I see your point. Words are traveling faster than the speed of light these days. I also appreciate the ability to communicate with friends from around the world. The handy little translate button on blogs are nothing short of a miracle.

Hope all is well in your beautiful land and may joy and love and Jesus be your wellspring!

Michelle

david said...

Zee and Jamie; ENFP here, but the E is a very borderline one. Interesting.

Michelle, I think I remember seeing you at the writer's conference in Indy (Wesleyan HQ).

Thanks everyone for your comments on this. I've had text messages, facebook messages and a telephone call about this post. Must be some sort of hot-button. Is for me.

52 Days In The Garden said...

How amazing! We did meet at the Wesleyan Writer's Conference.

Congrats on "Runaway Pastor."

Blessings, joy and prosperity to you and yours,

Michelle

Jamie H Davis said...

Hey, Zee - Howdy to my new friend! :) I used to be an INFJ (when I was around 20 years old), but I changed in later years to an INFP (when I was around 30, I think). My "J" and "P" are very borderline. Get this, though.... I am 100% "F." It has been an odd journey, career-wise, for me because I am a mechanical engineer. From my experience, most engineers have a strong "T."

Dave - yes, interesting. :)


Jamie

Jamie H Davis said...

Hey michellebradford: Your description of your hubby was breathtaking. "He is a lovely dream." I love that! So sweet. :)


Jamie

Zee said...

Michelle - thank you. my country is certainly going through tough times right now (politically, economically, and financially), but it's not the end of the world (if it were, i'd gladly enjoy that too, however). i hope and pray that God's got something interesting for Ukraine up His sleeve. it's frustrating to watch everything going in a circle, but i have faith (well, struggling to have one) that it will turn out good.

David - ENFP, eh? that describes you well, i think. "a people person". you say that E is borderline - are you an introvert sometimes, then?
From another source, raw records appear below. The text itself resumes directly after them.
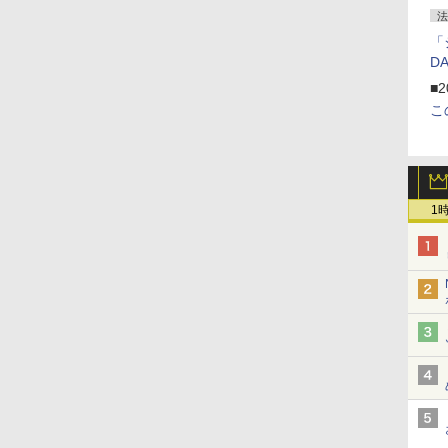
法
「
D
■2
こ
1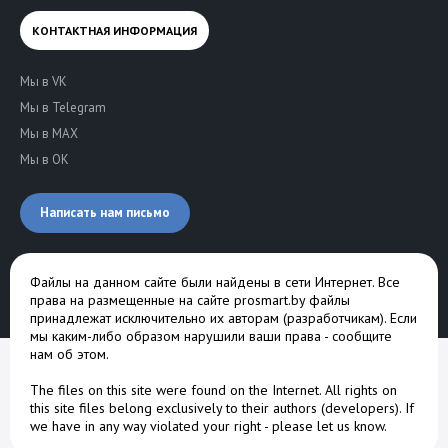
КОНТАКТНАЯ ИНФОРМАЦИЯ
Мы в VK
Мы в Telegram
Мы в MAX
Мы в OK
Написать нам письмо
Файлы на данном сайте были найдены в сети Интернет. Все
права на размещенные на сайте prosmart.by файлы
принадлежат исключительно их авторам (разработчикам). Если
мы каким-либо образом нарушили ваши права -
сообщите
нам об этом
.
The files on this site were found on the Internet. All rights on
this site files belong exclusively to their authors (developers). If
we have in any way violated your right -
please let us know
.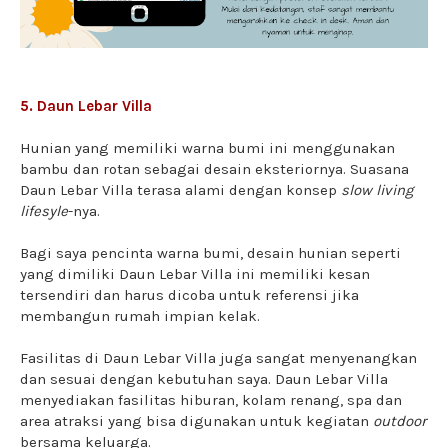
5. Daun Lebar Villa
Hunian yang memiliki warna bumi ini menggunakan
bambu dan rotan sebagai desain eksteriornya. Suasana
Daun Lebar Villa terasa alami dengan konsep
slow living
lifesyle
-nya.
Bagi saya pencinta warna bumi, desain hunian seperti
yang dimiliki Daun Lebar Villa ini memiliki kesan
tersendiri dan harus dicoba untuk referensi jika
membangun rumah impian kelak.
Fasilitas di Daun Lebar Villa juga sangat menyenangkan
dan sesuai dengan kebutuhan saya. Daun Lebar Villa
menyediakan fasilitas hiburan, kolam renang, spa dan
area atraksi yang bisa digunakan untuk kegiatan
outdoor
bersama keluarga.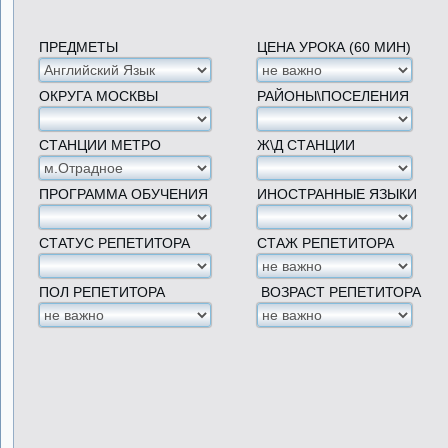
ПРЕДМЕТЫ
ЦЕНА УРОКА (60 МИН)
ОКРУГА МОСКВЫ
РАЙОНЫ\ПОСЕЛЕНИЯ
СТАНЦИИ МЕТРО
Ж\Д СТАНЦИИ
ПРОГРАММА ОБУЧЕНИЯ
ИНОСТРАННЫЕ ЯЗЫКИ
СТАТУС РЕПЕТИТОРА
СТАЖ РЕПЕТИТОРА
ПОЛ РЕПЕТИТОРА
ВОЗРАСТ РЕПЕТИТОРА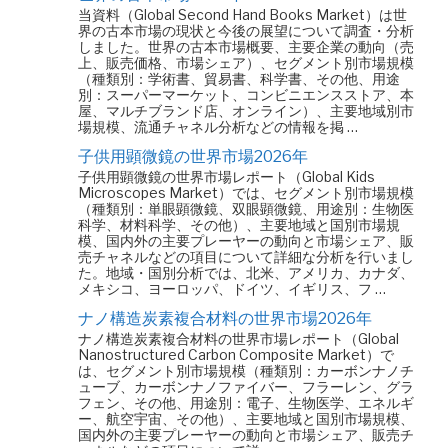
当資料（Global Second Hand Books Market）は世
界の古本市場の現状と今後の展望について調査・分析
しました。世界の古本市場概要、主要企業の動向（売
上、販売価格、市場シェア）、セグメント別市場規模
（種類別：学術書、貿易書、科学書、その他、用途
別：スーパーマーケット、コンビニエンスストア、本
屋、マルチブランド店、オンライン）、主要地域別市
場規模、流通チャネル分析などの情報を掲 …
子供用顕微鏡の世界市場2026年
子供用顕微鏡の世界市場レポート（Global Kids
Microscopes Market）では、セグメント別市場規模
（種類別：単眼顕微鏡、双眼顕微鏡、用途別：生物医
科学、材料科学、その他）、主要地域と国別市場規
模、国内外の主要プレーヤーの動向と市場シェア、販
売チャネルなどの項目について詳細な分析を行いまし
た。地域・国別分析では、北米、アメリカ、カナダ、
メキシコ、ヨーロッパ、ドイツ、イギリス、フ …
ナノ構造炭素複合材料の世界市場2026年
ナノ構造炭素複合材料の世界市場レポート（Global
Nanostructured Carbon Composite Market）で
は、セグメント別市場規模（種類別：カーボンナノチ
ューブ、カーボンナノファイバー、フラーレン、グラ
フェン、その他、用途別：電子、生物医学、エネルギ
ー、航空宇宙、その他）、主要地域と国別市場規模、
国内外の主要プレーヤーの動向と市場シェア、販売チ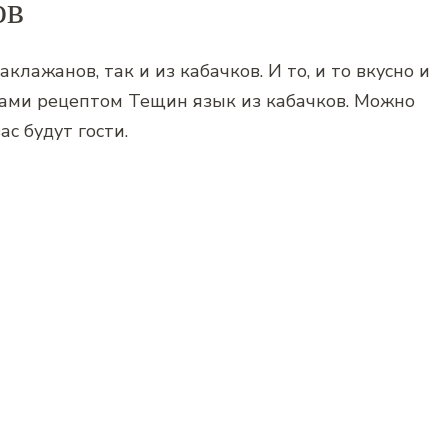
ов
клажанов, так и из кабачков. И то, и то вкусно и
 вами рецептом Тещин язык из кабачков. Можно
ас будут гости.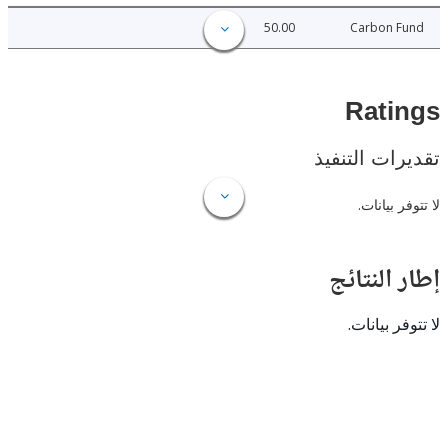
50.00
Carbon 
Rat
ات التنفيذ
 بيانات.
النتائج
 بيانات.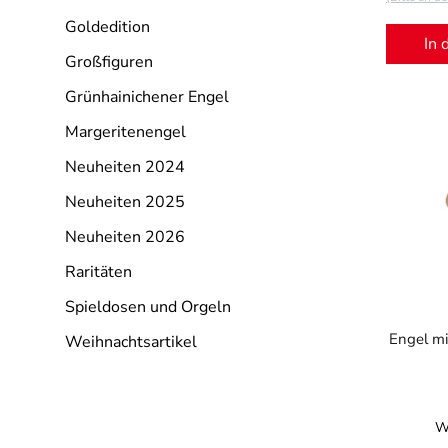
Goldedition
In 
Großfiguren
Grünhainichener Engel
Margeritenengel
Neuheiten 2024
Neuheiten 2025
Neuheiten 2026
Raritäten
Spieldosen und Orgeln
Engel mi
Weihnachtsartikel
W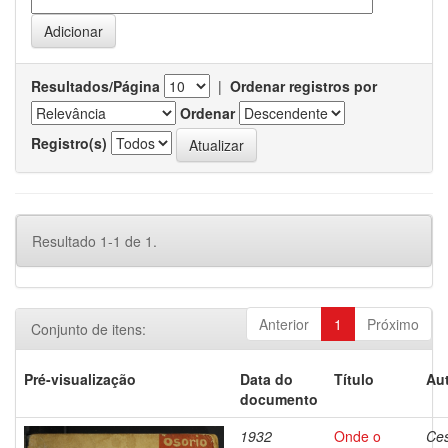
Resultados/Página
|
Ordenar registros por
Ordenar
Registro(s)
Resultado 1-1 de 1.
Anterior
1
Próximo
Conjunto de itens:
Pré-visualização
Data do
Título
Aut
documento
1932
Onde o
Ces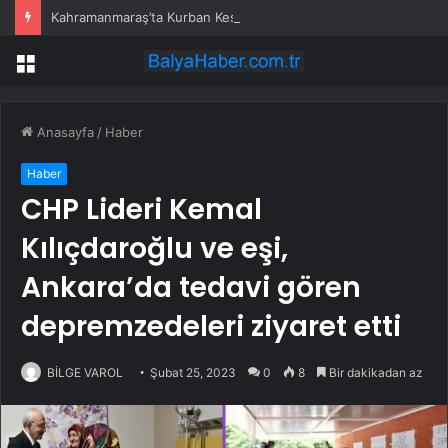
Kahramanmaraş’ta Kurban Keserken Yaralanma
Menü
Anasayfa
/
Haber
Haber
CHP Lideri Kemal
Kılıçdaroğlu ve eşi,
Ankara’da tedavi gören
depremzedeleri ziyaret etti
BİLGE VAROL
Şubat 25, 2023
0
8
Bir dakikadan az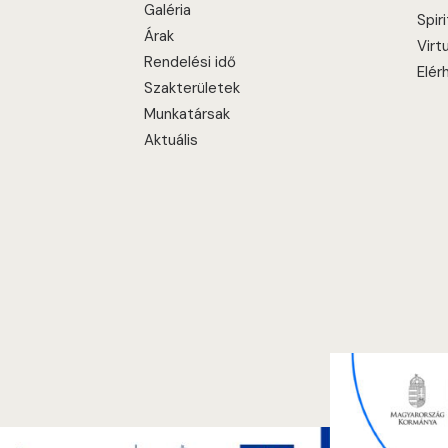
Galéria
Spir
Árak
Virt
Rendelési idő
Elér
Szakterületek
Munkatársak
Aktuális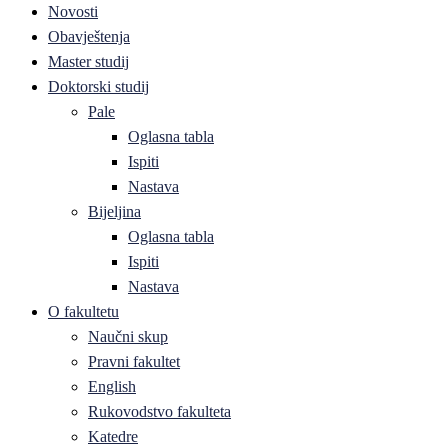
Novosti
Obavještenja
Master studij
Doktorski studij
Pale
Oglasna tabla
Ispiti
Nastava
Bijeljina
Oglasna tabla
Ispiti
Nastava
O fakultetu
Naučni skup
Pravni fakultet
English
Rukovodstvo fakulteta
Katedre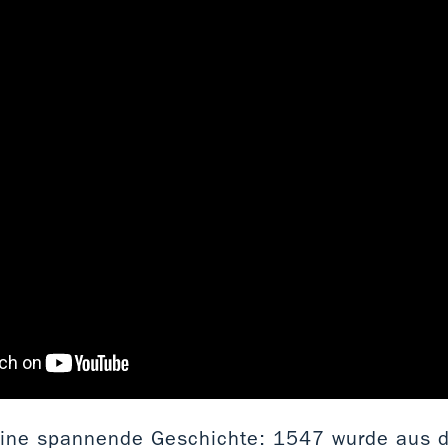
 eine spannende Geschichte: 1547 wurde aus 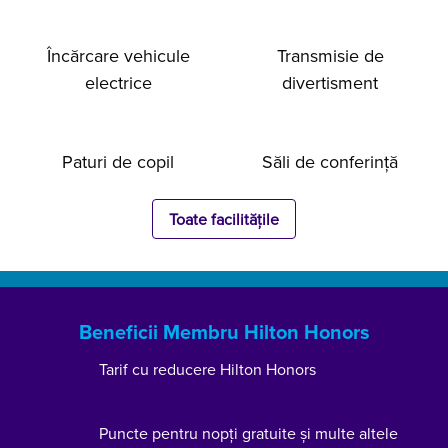
Încărcare vehicule
Transmisie de
electrice
divertisment
Paturi de copil
Săli de conferință
Toate facilitățile
Beneficii Membru Hilton Honors
Tarif cu reducere Hilton Honors
Puncte pentru nopți gratuite și multe altele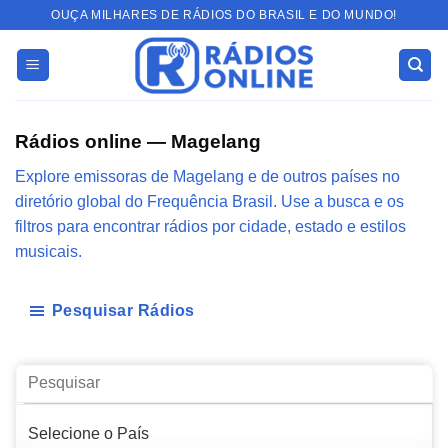
Skip
OUÇA MILHARES DE RÁDIOS DO BRASIL E DO MUNDO!
to
content
Rádios online — Magelang
Explore emissoras de Magelang e de outros países no
diretório global do Frequência Brasil. Use a busca e os
filtros para encontrar rádios por cidade, estado e estilos
musicais.
Pesquisar Rádios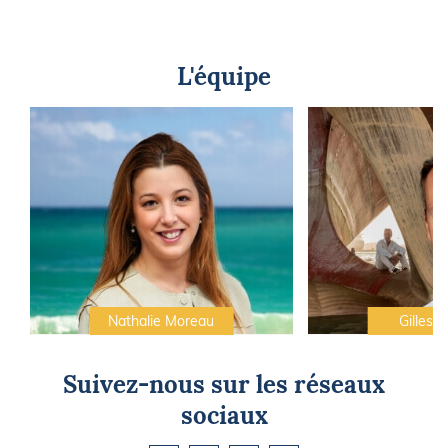
L'équipe
Nathalie Moreau
Gilles C
Suivez-nous sur les réseaux
sociaux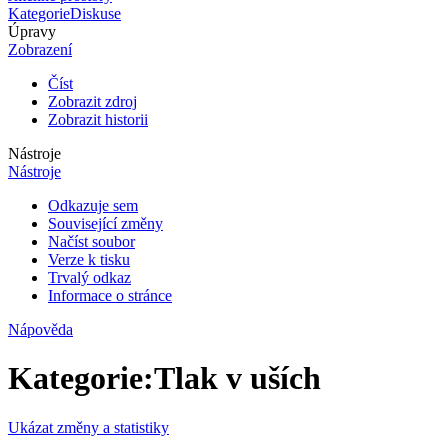
Kategorie
Diskuse
Úpravy
Zobrazení
Číst
Zobrazit zdroj
Zobrazit historii
Nástroje
Nástroje
Odkazuje sem
Související změny
Načíst soubor
Verze k tisku
Trvalý odkaz
Informace o stránce
Nápověda
Kategorie
:
Tlak v uších
Ukázat změny a statistiky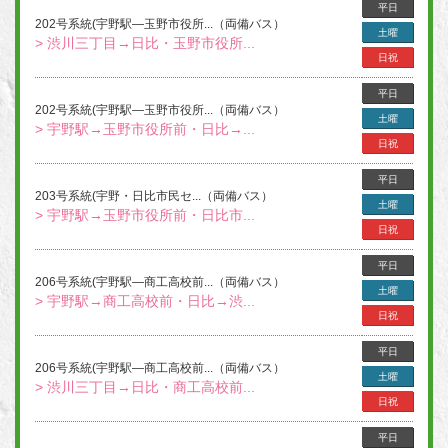
平日
202号系統(宇野駅―玉野市役所...（両備バス）
土曜
> 渋川三丁目→日比・玉野市役所...
日祝
平日
202号系統(宇野駅―玉野市役所...（両備バス）
土曜
> 宇野駅→玉野市役所前・日比→...
日祝
平日
203号系統(宇野・日比市民セ...（両備バス）
土曜
> 宇野駅→玉野市役所前・日比市...
日祝
平日
206号系統(宇野駅―商工高校前...（両備バス）
土曜
> 宇野駅→商工高校前・日比→渋...
日祝
平日
206号系統(宇野駅―商工高校前...（両備バス）
土曜
> 渋川三丁目→日比・商工高校前...
日祝
平日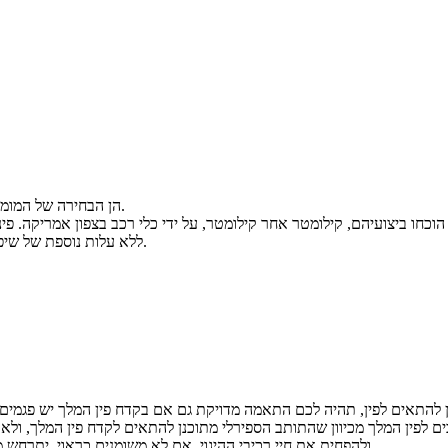
ערכות פיני מלך Fortune הן הבחירה של המומחים בכל הנוגע לערכות פיני מלך חלופיות ועמידות.
כחו ביצועיהם, קילומטר אחר קילומטר, על ידי כלי רכב בצפון אמריקה. פיני
ללא עלות נוספת של שיפוץ. הם יכולים להחזיר אתכם לכביש במהירות, ולחסוך לכם זמן וכסף כאחד.
בים לפין המלך מכיוון שהתותב הספירלי מתוכנן להתאים לקדח פין המלך, ולא 
ולהפחית את חיי רכיבי ההיגוי. אם לא משומנים כראוי, יתרחש מגע של פלדה על פלדה, וכתוצאה מכך חיי פין המלך יתקצרו באופן דרסטי.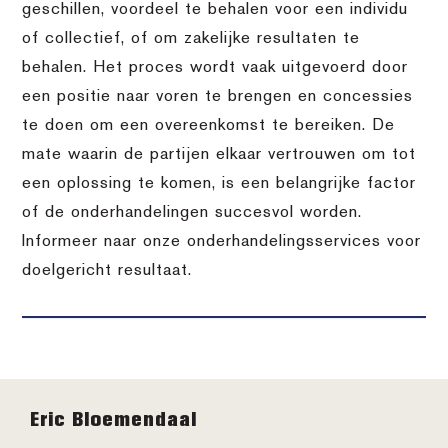
geschillen, voordeel te behalen voor een individu
of collectief, of om zakelijke resultaten te
behalen. Het proces wordt vaak uitgevoerd door
een positie naar voren te brengen en concessies
te doen om een overeenkomst te bereiken. De
mate waarin de partijen elkaar vertrouwen om tot
een oplossing te komen, is een belangrijke factor
of de onderhandelingen succesvol worden.
Informeer naar onze onderhandelingsservices voor
doelgericht resultaat.
Footer
Eric Bloemendaal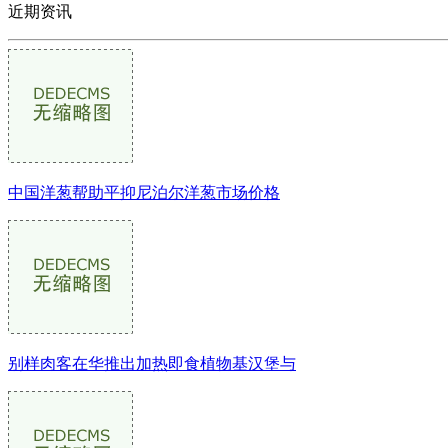
近期资讯
中国洋葱帮助平抑尼泊尔洋葱市场价格
别样肉客在华推出加热即食植物基汉堡与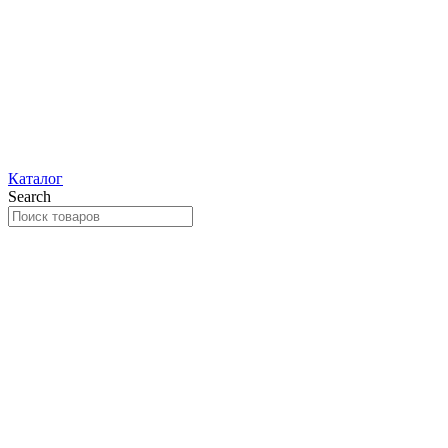
Каталог
Search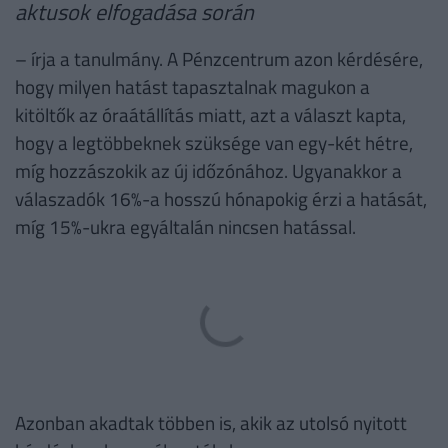
aktusok elfogadása során
– írja a tanulmány. A Pénzcentrum azon kérdésére,
hogy milyen hatást tapasztalnak magukon a
kitöltők az óraátállítás miatt, azt a választ kapta,
hogy a legtöbbeknek szüksége van egy-két hétre,
míg hozzászokik az új időzónához. Ugyanakkor a
válaszadók 16%-a hosszú hónapokig érzi a hatását,
míg 15%-ukra egyáltalán nincsen hatással.
Azonban akadtak többen is, akik az utolsó nyitott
Jamie - well, considering that i just turned 23, i guess i might as well turn into an INFP later. but right now, the description i have found at typelogic website is me in such details that i used to think made me a misfit - "INFJs are deeply concerned about their relations with individuals as well as the state of humanity at large. They are, in fact, sometimes mistaken for extroverts because they appear so outgoing and are so genuinely interested in people -- a product of the Feeling function they most readily show to the world. On the contrary, INFJs are true introverts, who can only be emotionally intimate and fulfilled with a chosen few from among their long-term friends, family, or obvious "soul mates." While instinctively courting the personal and organizational demands continually made upon them by others, at intervals INFJs will suddenly withdraw into themselves, sometimes shutting out even their intimates. This apparent paradox is a necessary escape valve for them, providing both time to rebuild their depleted resources and a filter to prevent the emotional overload to which they are so susceptible as inherent "givers." As a pattern of behavior, it is perhaps the most confusing aspect of the enigmatic INFJ character to outsiders, and hence the most often misunderstood -- particularly by those who have little experience with this rare type."